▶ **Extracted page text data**
════════════════
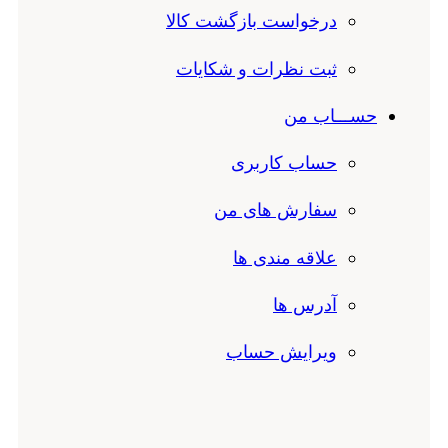
درخواست بازگشت کالا
ثبت نظرات و شکایات
حســـاب من
حساب کاربری
سفارش های من
علاقه مندی ها
آدرس ها
ویرایش حساب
════════════════
▶ **Work instruction**
Output all of the entries once more, word for word, with the images removed.

▶ **Output below**
درخواست بازگشت کالا
ثبت نظرات و شکایات
حســـاب من
حساب کاربری
سفارش های من
علاقه مندی ها
آدرس ها
ویرایش حساب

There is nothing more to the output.